(Page-level text extractions)
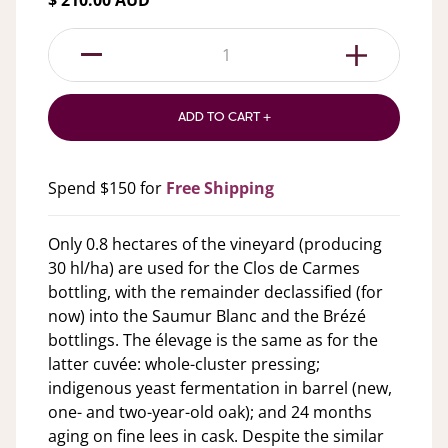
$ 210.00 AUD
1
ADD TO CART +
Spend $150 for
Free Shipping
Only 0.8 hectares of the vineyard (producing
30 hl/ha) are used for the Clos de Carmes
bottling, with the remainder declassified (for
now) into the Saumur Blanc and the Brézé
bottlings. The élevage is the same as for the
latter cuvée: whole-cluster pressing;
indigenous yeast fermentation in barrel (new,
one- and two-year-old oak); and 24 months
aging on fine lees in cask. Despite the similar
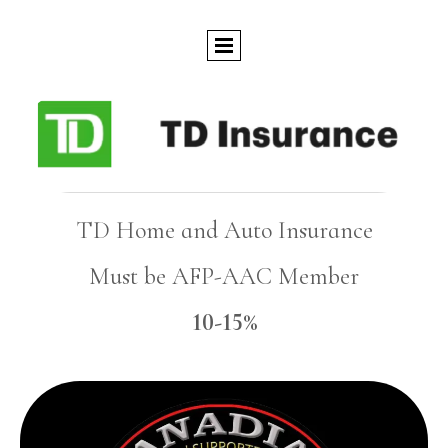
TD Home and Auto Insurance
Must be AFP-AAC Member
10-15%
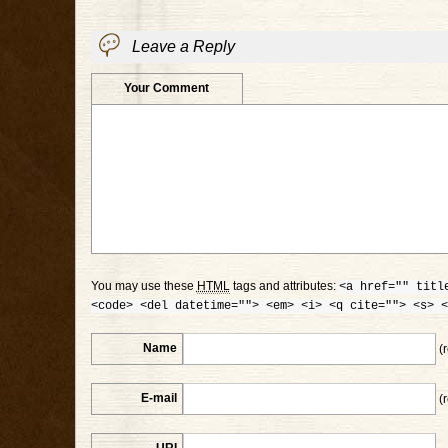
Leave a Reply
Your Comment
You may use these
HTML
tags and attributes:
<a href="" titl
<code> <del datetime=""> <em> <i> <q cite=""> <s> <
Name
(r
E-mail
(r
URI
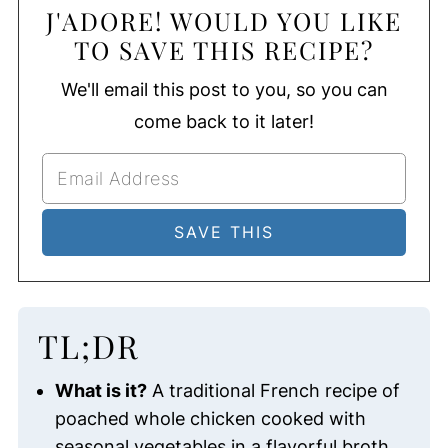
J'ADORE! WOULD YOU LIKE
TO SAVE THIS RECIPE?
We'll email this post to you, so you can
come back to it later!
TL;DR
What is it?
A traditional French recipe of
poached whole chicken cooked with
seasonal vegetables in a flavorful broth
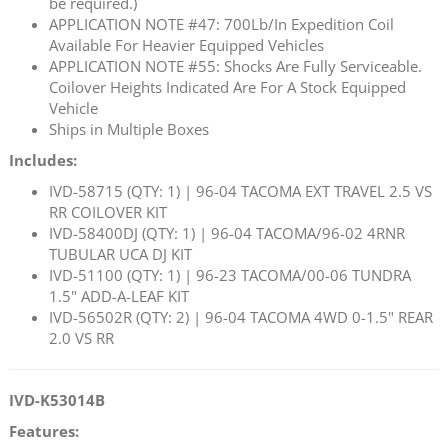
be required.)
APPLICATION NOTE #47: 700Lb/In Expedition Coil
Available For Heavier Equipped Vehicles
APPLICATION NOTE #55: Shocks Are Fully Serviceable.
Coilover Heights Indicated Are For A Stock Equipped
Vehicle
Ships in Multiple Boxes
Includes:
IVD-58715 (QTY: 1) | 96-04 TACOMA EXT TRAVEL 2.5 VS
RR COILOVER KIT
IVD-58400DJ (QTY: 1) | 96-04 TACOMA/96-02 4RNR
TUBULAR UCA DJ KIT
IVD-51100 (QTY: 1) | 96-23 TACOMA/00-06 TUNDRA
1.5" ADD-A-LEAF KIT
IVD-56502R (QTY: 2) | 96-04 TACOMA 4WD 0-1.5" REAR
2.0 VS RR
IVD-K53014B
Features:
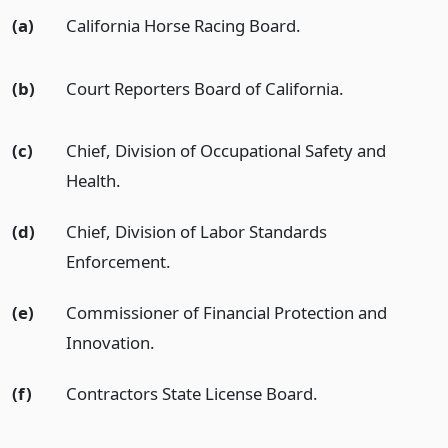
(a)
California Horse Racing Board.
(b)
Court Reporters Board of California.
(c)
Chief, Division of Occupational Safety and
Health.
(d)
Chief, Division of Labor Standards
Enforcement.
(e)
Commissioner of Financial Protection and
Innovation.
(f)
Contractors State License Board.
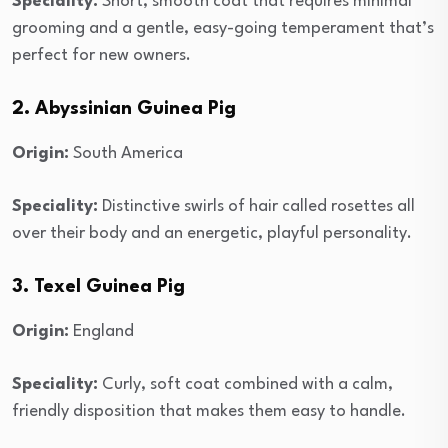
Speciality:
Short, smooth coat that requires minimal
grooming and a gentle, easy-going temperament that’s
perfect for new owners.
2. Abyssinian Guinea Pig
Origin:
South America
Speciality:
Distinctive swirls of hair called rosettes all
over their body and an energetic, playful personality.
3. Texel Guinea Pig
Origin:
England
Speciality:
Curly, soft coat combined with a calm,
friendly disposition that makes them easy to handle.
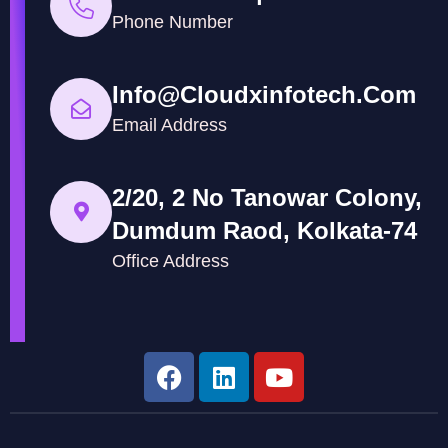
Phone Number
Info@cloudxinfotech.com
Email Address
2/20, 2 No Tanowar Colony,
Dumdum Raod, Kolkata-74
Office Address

DESCRIPTION OF THE TASK >> Please output the lines above beginning at the line with "J'ADORE! WOULD YOU LIKE" and ending after the line with "Ships in Multiple Boxes", precisely as written and with no pictures.

WRITTEN ANSWER >>
J'ADORE! WOULD YOU LIKE
TO SAVE THIS RECIPE?
We'll email this post to you, so you can
come back to it later!
TL;DR
What is it?
A traditional French recipe of
poached whole chicken cooked with
seasonal vegetables in a flavorful broth
be required.)
APPLICATION NOTE #47: 700Lb/In Expedition Coil
Available For Heavier Equipped Vehicles
APPLICATION NOTE #55: Shocks Are Fully Serviceable.
Coilover Heights Indicated Are For A Stock Equipped
Vehicle
Ships in Multiple Boxes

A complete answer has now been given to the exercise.